=== GIVEN ENTRIES ===
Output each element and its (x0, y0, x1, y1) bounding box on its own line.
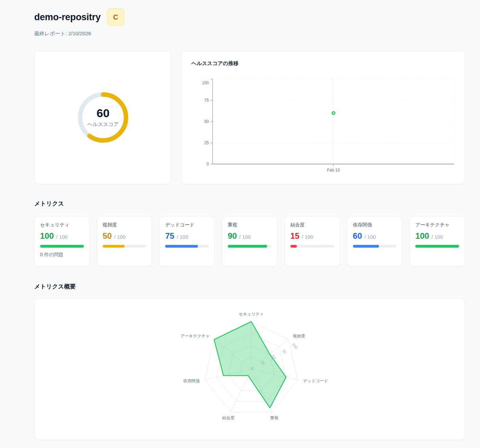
metric-value: 100 (40, 232, 54, 240)
metric-max: / 100 (114, 234, 125, 240)
metric-max: / 100 (177, 234, 188, 240)
health-score-card: 60 ヘルススコア (34, 51, 171, 184)
grade-badge: C (107, 8, 125, 26)
metric-value-row: 100/ 100 (415, 232, 459, 240)
summary-row: 60 ヘルススコア ヘルススコアの推移 0255075100Feb 10 (34, 51, 465, 184)
overview-section-title: メトリクス概要 (34, 283, 465, 290)
metric-label: デッドコード (165, 222, 209, 228)
metric-progress-track (415, 245, 459, 248)
metric-label: セキュリティ (40, 222, 84, 228)
page-title: demo-repositry (34, 12, 101, 23)
metric-label: 重複 (228, 222, 271, 228)
gauge-text: 60 ヘルススコア (74, 88, 132, 147)
radar-axis-label: デッドコード (303, 378, 328, 383)
dashboard: demo-repositry C 最終レポート: 2/10/2026 60 ヘル… (0, 0, 480, 440)
page-header: demo-repositry C (34, 8, 465, 26)
metric-card: 複雑度50/ 100 (97, 216, 152, 266)
metrics-radar-chart: セキュリティ複雑度デッドコード重複結合度依存関係アーキテクチャ025507510… (35, 298, 465, 440)
radar-axis-label: アーキテクチャ (180, 334, 210, 338)
radar-axis-label: セキュリティ (239, 312, 264, 316)
metrics-section-title: メトリクス (34, 200, 465, 208)
metric-label: 複雑度 (103, 222, 147, 228)
metric-card: セキュリティ100/ 1000 件の問題 (34, 216, 90, 266)
metric-label: 依存関係 (353, 222, 397, 228)
metric-value-row: 15/ 100 (290, 232, 334, 240)
metric-progress-fill (228, 245, 267, 248)
last-report-date: 最終レポート: 2/10/2026 (34, 30, 465, 37)
metric-value: 50 (103, 232, 112, 240)
radar-axis-label: 複雑度 (293, 334, 305, 338)
metric-value: 75 (165, 232, 174, 240)
metric-max: / 100 (431, 234, 443, 240)
radar-axis-label: 重複 (270, 415, 278, 420)
metric-max: / 100 (239, 234, 251, 240)
metric-progress-fill (415, 245, 459, 248)
metric-progress-fill (40, 245, 84, 248)
metric-value-row: 100/ 100 (40, 232, 84, 240)
metric-progress-fill (290, 245, 297, 248)
metric-card: デッドコード75/ 100 (159, 216, 215, 266)
y-tick-label: 25 (204, 140, 209, 145)
y-tick-label: 0 (206, 162, 209, 166)
health-trend-card: ヘルススコアの推移 0255075100Feb 10 (181, 51, 465, 184)
metric-value: 100 (415, 232, 429, 240)
metric-value: 15 (290, 232, 300, 240)
metric-card: 依存関係60/ 100 (347, 216, 403, 266)
metric-card: アーキテクチャ100/ 100 (409, 216, 465, 266)
radar-tick-label: 100 (291, 342, 299, 350)
health-score-label: ヘルススコア (87, 121, 119, 128)
metric-value-row: 90/ 100 (228, 232, 271, 240)
metric-note: 0 件の問題 (40, 252, 84, 258)
metric-value-row: 75/ 100 (165, 232, 209, 240)
metrics-overview-card: セキュリティ複雑度デッドコード重複結合度依存関係アーキテクチャ025507510… (34, 298, 465, 440)
metric-card: 重複90/ 100 (222, 216, 277, 266)
metric-max: / 100 (302, 234, 313, 240)
metric-progress-fill (165, 245, 198, 248)
metric-card: 結合度15/ 100 (285, 216, 340, 266)
y-tick-label: 100 (202, 80, 209, 85)
metric-max: / 100 (364, 234, 376, 240)
health-score-value: 60 (97, 107, 110, 119)
metrics-row: セキュリティ100/ 1000 件の問題複雑度50/ 100デッドコード75/ … (34, 216, 465, 266)
metric-progress-track (353, 245, 397, 248)
metric-progress-track (290, 245, 334, 248)
x-tick-label: Feb 10 (327, 168, 340, 173)
metric-label: 結合度 (290, 222, 334, 228)
metric-value: 60 (353, 232, 362, 240)
metric-max: / 100 (56, 234, 67, 240)
metric-progress-fill (353, 245, 379, 248)
health-trend-chart: 0255075100Feb 10 (182, 51, 465, 185)
y-tick-label: 50 (204, 119, 209, 124)
radar-axis-label: 依存関係 (183, 378, 200, 383)
health-score-gauge: 60 ヘルススコア (74, 88, 132, 147)
metric-label: アーキテクチャ (415, 222, 459, 228)
metric-progress-fill (103, 245, 125, 248)
metric-progress-track (103, 245, 147, 248)
metric-value: 90 (228, 232, 237, 240)
metric-progress-track (228, 245, 271, 248)
radar-tick-label: 75 (281, 349, 287, 354)
metric-progress-track (165, 245, 209, 248)
metric-value-row: 60/ 100 (353, 232, 397, 240)
y-tick-label: 75 (204, 98, 209, 103)
metric-value-row: 50/ 100 (103, 232, 147, 240)
radar-axis-label: 結合度 (222, 415, 235, 420)
trend-point (332, 112, 335, 114)
metric-progress-track (40, 245, 84, 248)
radar-data-polygon (214, 322, 286, 408)
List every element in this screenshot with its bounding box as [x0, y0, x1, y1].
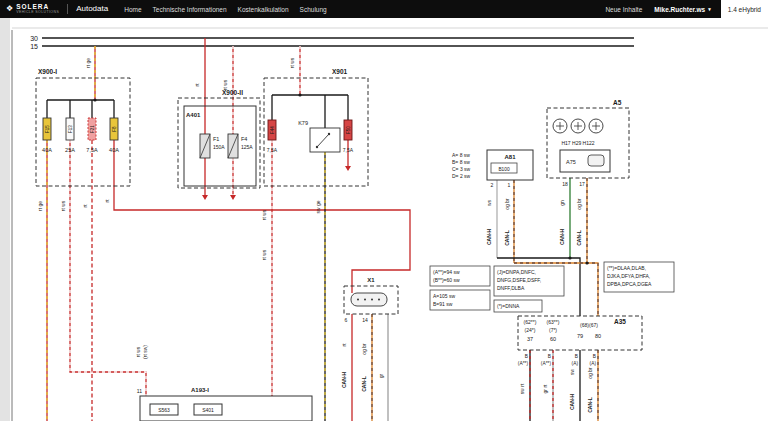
===
* **TASK STATEMENT**:
Transcribe every entry word for word, but skip the pictures.

* **SOLVED PROBLEM**:
Output each element and its (x0, y0, x1, y1) bounding box on its own line.
metric-value: 100 (40, 232, 54, 240)
metric-max: / 100 (114, 234, 125, 240)
metric-max: / 100 (177, 234, 188, 240)
health-score-card: 60 ヘルススコア (34, 51, 171, 184)
grade-badge: C (107, 8, 125, 26)
metric-value-row: 100/ 100 (415, 232, 459, 240)
summary-row: 60 ヘルススコア ヘルススコアの推移 0255075100Feb 10 (34, 51, 465, 184)
overview-section-title: メトリクス概要 (34, 283, 465, 290)
metric-label: デッドコード (165, 222, 209, 228)
metric-progress-track (415, 245, 459, 248)
metric-label: セキュリティ (40, 222, 84, 228)
page-title: demo-repositry (34, 12, 101, 23)
metric-label: 重複 (228, 222, 271, 228)
gauge-text: 60 ヘルススコア (74, 88, 132, 147)
radar-axis-label: デッドコード (303, 378, 328, 383)
dashboard: demo-repositry C 最終レポート: 2/10/2026 60 ヘル… (0, 0, 480, 440)
page-header: demo-repositry C (34, 8, 465, 26)
metric-card: 複雑度50/ 100 (97, 216, 152, 266)
metrics-radar-chart: セキュリティ複雑度デッドコード重複結合度依存関係アーキテクチャ025507510… (35, 298, 465, 440)
radar-axis-label: アーキテクチャ (180, 334, 210, 338)
radar-axis-label: セキュリティ (239, 312, 264, 316)
metrics-section-title: メトリクス (34, 200, 465, 208)
metric-label: 複雑度 (103, 222, 147, 228)
metric-card: セキュリティ100/ 1000 件の問題 (34, 216, 90, 266)
metric-label: 依存関係 (353, 222, 397, 228)
metric-value-row: 15/ 100 (290, 232, 334, 240)
metric-progress-fill (228, 245, 267, 248)
last-report-date: 最終レポート: 2/10/2026 (34, 30, 465, 37)
metric-value: 50 (103, 232, 112, 240)
radar-axis-label: 複雑度 (293, 334, 305, 338)
metric-value: 75 (165, 232, 174, 240)
metric-max: / 100 (431, 234, 443, 240)
radar-axis-label: 重複 (270, 415, 278, 420)
metric-max: / 100 (239, 234, 251, 240)
metric-progress-fill (415, 245, 459, 248)
metric-progress-fill (40, 245, 84, 248)
metric-value-row: 100/ 100 (40, 232, 84, 240)
metric-progress-fill (290, 245, 297, 248)
metric-card: デッドコード75/ 100 (159, 216, 215, 266)
y-tick-label: 25 (204, 140, 209, 145)
y-tick-label: 0 (206, 162, 209, 166)
health-trend-card: ヘルススコアの推移 0255075100Feb 10 (181, 51, 465, 184)
metric-value: 100 (415, 232, 429, 240)
metric-value: 15 (290, 232, 300, 240)
metric-card: 依存関係60/ 100 (347, 216, 403, 266)
metric-card: アーキテクチャ100/ 100 (409, 216, 465, 266)
radar-tick-label: 100 (291, 342, 299, 350)
health-score-label: ヘルススコア (87, 121, 119, 128)
metric-value-row: 90/ 100 (228, 232, 271, 240)
metric-note: 0 件の問題 (40, 252, 84, 258)
metric-value-row: 75/ 100 (165, 232, 209, 240)
metrics-overview-card: セキュリティ複雑度デッドコード重複結合度依存関係アーキテクチャ025507510… (34, 298, 465, 440)
metric-card: 重複90/ 100 (222, 216, 277, 266)
metric-max: / 100 (302, 234, 313, 240)
metric-progress-fill (165, 245, 198, 248)
metric-card: 結合度15/ 100 (285, 216, 340, 266)
y-tick-label: 100 (202, 80, 209, 85)
metric-max: / 100 (364, 234, 376, 240)
health-score-value: 60 (97, 107, 110, 119)
metrics-row: セキュリティ100/ 1000 件の問題複雑度50/ 100デッドコード75/ … (34, 216, 465, 266)
metric-progress-track (353, 245, 397, 248)
metric-progress-track (290, 245, 334, 248)
x-tick-label: Feb 10 (327, 168, 340, 173)
metric-label: 結合度 (290, 222, 334, 228)
metric-value: 60 (353, 232, 362, 240)
metric-max: / 100 (56, 234, 67, 240)
metric-progress-fill (353, 245, 379, 248)
health-trend-chart: 0255075100Feb 10 (182, 51, 465, 185)
y-tick-label: 50 (204, 119, 209, 124)
radar-axis-label: 依存関係 (183, 378, 200, 383)
health-score-gauge: 60 ヘルススコア (74, 88, 132, 147)
metric-label: アーキテクチャ (415, 222, 459, 228)
metric-progress-fill (103, 245, 125, 248)
metric-progress-track (103, 245, 147, 248)
metric-value: 90 (228, 232, 237, 240)
metric-progress-track (228, 245, 271, 248)
radar-tick-label: 75 (281, 349, 287, 354)
metric-progress-track (165, 245, 209, 248)
metric-value-row: 60/ 100 (353, 232, 397, 240)
y-tick-label: 75 (204, 98, 209, 103)
metric-value-row: 50/ 100 (103, 232, 147, 240)
radar-axis-label: 結合度 (222, 415, 235, 420)
trend-point (332, 112, 335, 114)
metric-progress-track (40, 245, 84, 248)
radar-data-polygon (214, 322, 286, 408)
List every element in this screenshot with its bounding box as [x0, y0, x1, y1].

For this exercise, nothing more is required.